DE/RM-MEDA: A New Hybrid Multi-Objective Generator
Abel Sa\^A J. R Malano, Guanjun Du, Guoxiang Tong, and Naixue Xiong

TL;DR
This paper introduces DE/RM-MEDA, a hybrid multi-objective optimization algorithm combining differential evolution and estimation of distribution, which adaptively adjusts solutions and outperforms existing methods in convergence and diversity.
Contribution
The paper presents a novel hybrid algorithm, DE/RM-MEDA, that adaptively adjusts solutions based on covariance eigenvalues, improving multi-objective optimization performance.
Findings
DE/RM-MEDA outperforms NSGA-II-DE and RM-MEDA in convergence.
The algorithm achieves better diversity in solutions.

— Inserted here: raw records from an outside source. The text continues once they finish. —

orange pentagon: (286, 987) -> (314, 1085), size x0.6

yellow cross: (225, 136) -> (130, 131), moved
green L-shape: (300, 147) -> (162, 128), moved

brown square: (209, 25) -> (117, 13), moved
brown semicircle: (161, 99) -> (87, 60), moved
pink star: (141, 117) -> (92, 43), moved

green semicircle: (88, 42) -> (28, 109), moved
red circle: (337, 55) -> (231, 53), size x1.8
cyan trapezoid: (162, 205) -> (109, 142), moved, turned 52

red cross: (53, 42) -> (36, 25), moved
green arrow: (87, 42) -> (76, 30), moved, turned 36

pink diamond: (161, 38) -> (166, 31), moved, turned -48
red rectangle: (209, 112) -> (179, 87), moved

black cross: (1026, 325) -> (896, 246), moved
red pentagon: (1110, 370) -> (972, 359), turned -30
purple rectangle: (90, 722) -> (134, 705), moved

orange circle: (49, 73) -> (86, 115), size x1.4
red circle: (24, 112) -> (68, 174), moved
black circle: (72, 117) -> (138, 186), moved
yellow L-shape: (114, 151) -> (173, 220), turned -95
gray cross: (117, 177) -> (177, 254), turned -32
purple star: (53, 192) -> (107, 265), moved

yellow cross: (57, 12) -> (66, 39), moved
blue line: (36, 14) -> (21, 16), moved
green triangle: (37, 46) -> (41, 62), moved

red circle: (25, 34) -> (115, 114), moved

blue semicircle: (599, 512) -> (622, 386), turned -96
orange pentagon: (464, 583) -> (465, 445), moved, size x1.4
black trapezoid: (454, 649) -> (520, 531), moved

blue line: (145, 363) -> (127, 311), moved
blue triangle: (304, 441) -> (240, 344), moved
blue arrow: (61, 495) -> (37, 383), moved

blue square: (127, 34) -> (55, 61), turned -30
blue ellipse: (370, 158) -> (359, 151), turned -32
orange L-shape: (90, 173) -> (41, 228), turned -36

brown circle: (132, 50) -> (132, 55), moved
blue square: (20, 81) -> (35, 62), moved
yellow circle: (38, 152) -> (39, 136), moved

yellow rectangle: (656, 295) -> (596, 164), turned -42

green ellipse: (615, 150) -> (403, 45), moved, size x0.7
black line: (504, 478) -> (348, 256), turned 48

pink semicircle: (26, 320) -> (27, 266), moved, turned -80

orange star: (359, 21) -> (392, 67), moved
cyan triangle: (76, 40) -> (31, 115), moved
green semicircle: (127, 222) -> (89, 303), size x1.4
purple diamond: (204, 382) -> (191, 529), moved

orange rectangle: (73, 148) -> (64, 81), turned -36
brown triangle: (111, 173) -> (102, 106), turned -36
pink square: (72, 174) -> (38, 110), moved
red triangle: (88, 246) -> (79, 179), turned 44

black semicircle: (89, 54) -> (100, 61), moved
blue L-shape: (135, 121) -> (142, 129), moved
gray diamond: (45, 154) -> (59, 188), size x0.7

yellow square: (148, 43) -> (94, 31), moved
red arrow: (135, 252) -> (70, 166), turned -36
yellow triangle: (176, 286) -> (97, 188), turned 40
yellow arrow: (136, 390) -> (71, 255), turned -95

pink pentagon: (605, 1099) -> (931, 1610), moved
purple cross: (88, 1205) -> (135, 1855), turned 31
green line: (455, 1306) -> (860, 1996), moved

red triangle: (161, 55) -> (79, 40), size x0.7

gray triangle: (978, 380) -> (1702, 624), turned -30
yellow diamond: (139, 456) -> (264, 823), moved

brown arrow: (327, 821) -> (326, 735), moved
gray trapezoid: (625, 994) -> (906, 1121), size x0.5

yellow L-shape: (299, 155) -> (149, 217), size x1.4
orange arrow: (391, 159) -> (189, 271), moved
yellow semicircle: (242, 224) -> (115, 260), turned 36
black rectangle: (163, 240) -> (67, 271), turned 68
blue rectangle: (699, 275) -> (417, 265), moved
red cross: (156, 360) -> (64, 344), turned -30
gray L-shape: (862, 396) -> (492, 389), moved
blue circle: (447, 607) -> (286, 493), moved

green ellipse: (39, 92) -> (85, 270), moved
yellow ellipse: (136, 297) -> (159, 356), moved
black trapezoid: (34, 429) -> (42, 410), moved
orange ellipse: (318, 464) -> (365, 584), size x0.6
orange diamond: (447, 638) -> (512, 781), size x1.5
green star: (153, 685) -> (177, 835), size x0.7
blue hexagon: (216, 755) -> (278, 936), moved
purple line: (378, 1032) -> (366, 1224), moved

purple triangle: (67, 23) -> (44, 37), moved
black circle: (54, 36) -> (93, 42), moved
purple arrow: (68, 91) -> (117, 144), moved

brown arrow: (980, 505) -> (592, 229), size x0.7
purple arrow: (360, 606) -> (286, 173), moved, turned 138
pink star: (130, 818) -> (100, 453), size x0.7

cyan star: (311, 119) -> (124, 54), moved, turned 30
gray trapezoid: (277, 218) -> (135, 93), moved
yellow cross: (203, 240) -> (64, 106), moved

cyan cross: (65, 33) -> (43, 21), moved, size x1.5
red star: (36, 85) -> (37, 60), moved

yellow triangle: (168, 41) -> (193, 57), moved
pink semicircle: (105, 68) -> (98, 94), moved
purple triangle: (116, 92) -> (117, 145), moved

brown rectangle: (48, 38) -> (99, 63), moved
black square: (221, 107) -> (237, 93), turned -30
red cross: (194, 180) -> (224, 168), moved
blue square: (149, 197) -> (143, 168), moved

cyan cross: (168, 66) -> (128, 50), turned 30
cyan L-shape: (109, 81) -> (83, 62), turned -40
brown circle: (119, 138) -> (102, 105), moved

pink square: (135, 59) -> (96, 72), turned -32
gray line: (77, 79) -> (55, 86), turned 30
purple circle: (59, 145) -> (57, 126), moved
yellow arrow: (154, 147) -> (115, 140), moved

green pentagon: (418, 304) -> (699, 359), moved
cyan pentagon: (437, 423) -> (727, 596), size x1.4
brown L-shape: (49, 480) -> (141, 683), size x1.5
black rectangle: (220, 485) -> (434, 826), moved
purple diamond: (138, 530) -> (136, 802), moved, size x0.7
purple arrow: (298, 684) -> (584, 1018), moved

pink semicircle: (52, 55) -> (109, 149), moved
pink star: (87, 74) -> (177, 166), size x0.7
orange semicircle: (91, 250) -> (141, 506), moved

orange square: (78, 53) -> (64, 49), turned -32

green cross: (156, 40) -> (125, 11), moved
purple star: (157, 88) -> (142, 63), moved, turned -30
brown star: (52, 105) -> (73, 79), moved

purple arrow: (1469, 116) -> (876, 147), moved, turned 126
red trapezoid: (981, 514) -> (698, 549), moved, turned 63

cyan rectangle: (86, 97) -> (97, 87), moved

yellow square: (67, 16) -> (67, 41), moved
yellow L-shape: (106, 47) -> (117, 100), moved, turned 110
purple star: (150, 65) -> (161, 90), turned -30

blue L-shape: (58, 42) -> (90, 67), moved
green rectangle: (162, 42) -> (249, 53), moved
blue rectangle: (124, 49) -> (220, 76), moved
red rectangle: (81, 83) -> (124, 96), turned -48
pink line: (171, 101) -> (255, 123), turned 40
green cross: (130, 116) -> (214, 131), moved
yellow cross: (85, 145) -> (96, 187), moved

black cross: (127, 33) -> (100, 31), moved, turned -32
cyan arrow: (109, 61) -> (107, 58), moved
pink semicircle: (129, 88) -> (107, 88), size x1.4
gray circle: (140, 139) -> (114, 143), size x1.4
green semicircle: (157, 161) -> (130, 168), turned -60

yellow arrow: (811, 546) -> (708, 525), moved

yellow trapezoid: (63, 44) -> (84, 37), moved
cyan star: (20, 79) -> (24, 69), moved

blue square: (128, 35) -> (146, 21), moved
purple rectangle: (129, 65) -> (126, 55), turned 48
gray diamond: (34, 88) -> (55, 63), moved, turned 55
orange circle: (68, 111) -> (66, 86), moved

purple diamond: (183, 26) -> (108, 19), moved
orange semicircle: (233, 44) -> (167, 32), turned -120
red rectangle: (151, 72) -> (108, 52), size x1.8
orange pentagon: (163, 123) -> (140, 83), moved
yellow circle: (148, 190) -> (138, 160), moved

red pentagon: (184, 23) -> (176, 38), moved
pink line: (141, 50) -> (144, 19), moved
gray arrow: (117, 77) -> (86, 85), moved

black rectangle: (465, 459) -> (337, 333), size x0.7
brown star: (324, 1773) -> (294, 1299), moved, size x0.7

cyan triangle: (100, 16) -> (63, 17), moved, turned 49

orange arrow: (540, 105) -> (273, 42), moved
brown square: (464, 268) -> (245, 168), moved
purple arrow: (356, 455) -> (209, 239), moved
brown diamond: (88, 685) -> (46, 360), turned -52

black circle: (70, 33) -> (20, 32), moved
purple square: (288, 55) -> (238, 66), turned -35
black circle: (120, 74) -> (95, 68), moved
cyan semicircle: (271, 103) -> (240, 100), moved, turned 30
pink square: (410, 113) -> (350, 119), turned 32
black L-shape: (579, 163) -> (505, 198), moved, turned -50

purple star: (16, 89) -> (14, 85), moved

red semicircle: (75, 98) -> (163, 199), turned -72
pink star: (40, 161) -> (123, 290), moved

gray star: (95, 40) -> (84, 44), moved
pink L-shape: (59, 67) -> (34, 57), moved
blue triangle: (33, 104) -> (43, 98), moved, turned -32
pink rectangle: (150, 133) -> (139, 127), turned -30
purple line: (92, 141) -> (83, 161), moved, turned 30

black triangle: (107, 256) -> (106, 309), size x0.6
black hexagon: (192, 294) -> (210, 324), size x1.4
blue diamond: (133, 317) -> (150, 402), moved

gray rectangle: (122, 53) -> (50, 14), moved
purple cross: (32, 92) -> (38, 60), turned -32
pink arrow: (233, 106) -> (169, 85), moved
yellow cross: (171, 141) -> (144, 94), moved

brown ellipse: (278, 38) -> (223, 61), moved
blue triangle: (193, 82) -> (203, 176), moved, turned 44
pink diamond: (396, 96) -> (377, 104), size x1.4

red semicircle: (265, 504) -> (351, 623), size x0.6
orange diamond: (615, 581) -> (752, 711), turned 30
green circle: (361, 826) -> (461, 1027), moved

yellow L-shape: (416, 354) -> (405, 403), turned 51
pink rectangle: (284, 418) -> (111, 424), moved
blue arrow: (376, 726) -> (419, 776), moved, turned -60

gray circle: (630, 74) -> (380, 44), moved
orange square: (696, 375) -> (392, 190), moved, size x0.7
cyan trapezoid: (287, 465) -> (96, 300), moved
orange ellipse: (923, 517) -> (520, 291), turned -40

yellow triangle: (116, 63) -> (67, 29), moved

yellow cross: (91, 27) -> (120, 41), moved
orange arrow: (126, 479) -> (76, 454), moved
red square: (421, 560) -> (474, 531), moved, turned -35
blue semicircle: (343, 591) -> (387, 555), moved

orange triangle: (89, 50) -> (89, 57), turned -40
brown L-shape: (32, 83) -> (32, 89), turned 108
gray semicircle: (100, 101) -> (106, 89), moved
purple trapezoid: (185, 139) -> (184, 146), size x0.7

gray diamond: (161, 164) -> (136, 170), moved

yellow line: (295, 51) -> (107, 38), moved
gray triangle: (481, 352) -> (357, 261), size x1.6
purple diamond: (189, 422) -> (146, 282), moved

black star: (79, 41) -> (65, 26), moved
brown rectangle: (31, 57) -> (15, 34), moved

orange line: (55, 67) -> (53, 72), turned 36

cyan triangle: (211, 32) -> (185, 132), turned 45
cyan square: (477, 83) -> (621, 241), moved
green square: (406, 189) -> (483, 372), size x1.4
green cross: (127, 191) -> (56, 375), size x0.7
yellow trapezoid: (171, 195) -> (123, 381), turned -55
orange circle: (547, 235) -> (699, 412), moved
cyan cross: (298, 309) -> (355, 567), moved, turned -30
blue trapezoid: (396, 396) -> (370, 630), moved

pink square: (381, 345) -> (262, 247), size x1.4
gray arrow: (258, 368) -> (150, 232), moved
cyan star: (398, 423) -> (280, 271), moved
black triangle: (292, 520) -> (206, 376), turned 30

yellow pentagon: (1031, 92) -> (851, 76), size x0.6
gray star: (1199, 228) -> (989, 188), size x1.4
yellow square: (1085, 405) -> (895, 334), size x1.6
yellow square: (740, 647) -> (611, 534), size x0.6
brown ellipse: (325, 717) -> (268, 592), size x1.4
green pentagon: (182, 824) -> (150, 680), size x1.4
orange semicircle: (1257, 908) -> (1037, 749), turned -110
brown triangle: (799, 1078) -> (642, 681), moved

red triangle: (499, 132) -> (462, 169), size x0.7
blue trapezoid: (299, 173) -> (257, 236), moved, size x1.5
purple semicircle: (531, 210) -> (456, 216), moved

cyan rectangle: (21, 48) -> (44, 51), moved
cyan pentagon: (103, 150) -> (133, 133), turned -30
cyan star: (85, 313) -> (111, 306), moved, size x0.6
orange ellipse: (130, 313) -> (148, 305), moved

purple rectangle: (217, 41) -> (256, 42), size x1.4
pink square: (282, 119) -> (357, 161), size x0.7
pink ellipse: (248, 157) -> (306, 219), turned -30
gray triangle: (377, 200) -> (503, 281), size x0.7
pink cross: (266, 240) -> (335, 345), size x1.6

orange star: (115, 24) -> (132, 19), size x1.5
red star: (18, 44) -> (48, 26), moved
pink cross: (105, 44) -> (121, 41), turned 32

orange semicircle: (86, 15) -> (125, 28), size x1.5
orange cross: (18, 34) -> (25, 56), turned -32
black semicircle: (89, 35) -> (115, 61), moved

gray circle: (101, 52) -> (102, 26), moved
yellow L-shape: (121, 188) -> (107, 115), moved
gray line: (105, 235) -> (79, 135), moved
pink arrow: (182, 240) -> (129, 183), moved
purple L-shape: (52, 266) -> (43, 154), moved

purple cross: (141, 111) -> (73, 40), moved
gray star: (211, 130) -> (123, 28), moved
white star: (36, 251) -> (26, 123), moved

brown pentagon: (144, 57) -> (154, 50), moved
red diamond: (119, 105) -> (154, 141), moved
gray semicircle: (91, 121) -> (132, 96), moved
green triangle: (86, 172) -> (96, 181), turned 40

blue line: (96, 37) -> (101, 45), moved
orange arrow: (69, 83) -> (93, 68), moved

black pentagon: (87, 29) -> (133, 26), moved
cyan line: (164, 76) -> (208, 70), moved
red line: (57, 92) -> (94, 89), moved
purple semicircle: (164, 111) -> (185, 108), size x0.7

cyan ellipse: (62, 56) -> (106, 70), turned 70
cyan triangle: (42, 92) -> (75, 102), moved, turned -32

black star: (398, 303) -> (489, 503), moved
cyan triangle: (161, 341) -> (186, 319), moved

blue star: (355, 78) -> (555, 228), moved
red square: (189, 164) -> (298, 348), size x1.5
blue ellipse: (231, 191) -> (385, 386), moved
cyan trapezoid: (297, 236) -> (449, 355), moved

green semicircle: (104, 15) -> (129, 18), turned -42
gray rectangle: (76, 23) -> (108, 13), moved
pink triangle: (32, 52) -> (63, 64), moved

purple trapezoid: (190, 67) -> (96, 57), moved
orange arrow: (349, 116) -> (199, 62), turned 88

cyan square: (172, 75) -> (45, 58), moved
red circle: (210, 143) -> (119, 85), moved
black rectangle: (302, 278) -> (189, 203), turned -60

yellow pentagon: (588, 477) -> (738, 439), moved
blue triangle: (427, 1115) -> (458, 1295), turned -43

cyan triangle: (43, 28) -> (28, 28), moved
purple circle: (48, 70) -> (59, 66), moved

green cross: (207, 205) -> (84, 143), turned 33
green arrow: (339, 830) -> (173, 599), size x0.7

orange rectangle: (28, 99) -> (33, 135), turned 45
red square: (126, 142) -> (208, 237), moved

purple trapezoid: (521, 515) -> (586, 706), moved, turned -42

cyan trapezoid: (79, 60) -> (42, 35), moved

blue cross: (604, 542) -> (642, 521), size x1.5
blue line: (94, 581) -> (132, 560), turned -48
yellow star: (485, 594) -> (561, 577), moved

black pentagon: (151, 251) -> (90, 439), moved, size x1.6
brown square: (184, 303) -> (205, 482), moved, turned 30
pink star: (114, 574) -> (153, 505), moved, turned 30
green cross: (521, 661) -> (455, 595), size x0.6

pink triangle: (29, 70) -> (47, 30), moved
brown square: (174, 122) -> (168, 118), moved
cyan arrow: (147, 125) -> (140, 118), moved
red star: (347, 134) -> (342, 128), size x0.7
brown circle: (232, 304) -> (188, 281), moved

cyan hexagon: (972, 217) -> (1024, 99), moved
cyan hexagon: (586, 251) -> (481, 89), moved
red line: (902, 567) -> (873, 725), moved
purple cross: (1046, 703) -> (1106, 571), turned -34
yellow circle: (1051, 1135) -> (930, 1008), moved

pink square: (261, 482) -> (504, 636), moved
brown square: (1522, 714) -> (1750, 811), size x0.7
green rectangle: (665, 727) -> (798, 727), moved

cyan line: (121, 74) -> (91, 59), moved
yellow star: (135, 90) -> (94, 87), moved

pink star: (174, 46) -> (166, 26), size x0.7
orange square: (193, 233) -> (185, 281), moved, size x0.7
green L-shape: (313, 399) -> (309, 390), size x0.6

Experimental results on nine benchmark problems demonstrate its effectiveness.
Abstract
Under the condition of Karush-Kuhn-Tucker, the Pareto Set (PS) in the decision area of an m-objective optimization problem is a piecewise continuous (m-1)-D manifold. For illustrate the degree of convergence of the population, we employed the ratio of the sum of the first (m-1) largest eigenvalue of the population's covariance matrix of the sum of all eigenvalue. Based on this property, this paper proposes a new algorithm, called DE/RM-MEDA, which mix differential evolutionary (DE) and the estimation of distribution algorithm (EDA) to generate and adaptively adjusts the number of new solutions by the ratio. The proposed algorithm is experimented on nine tec09 problems. The comparison results between DE/RM-MEDA and the others algorithms, called NSGA-II-DE and RM-MEDA, show that the proposed algorithm perform better in terms of convergence and diversity metric.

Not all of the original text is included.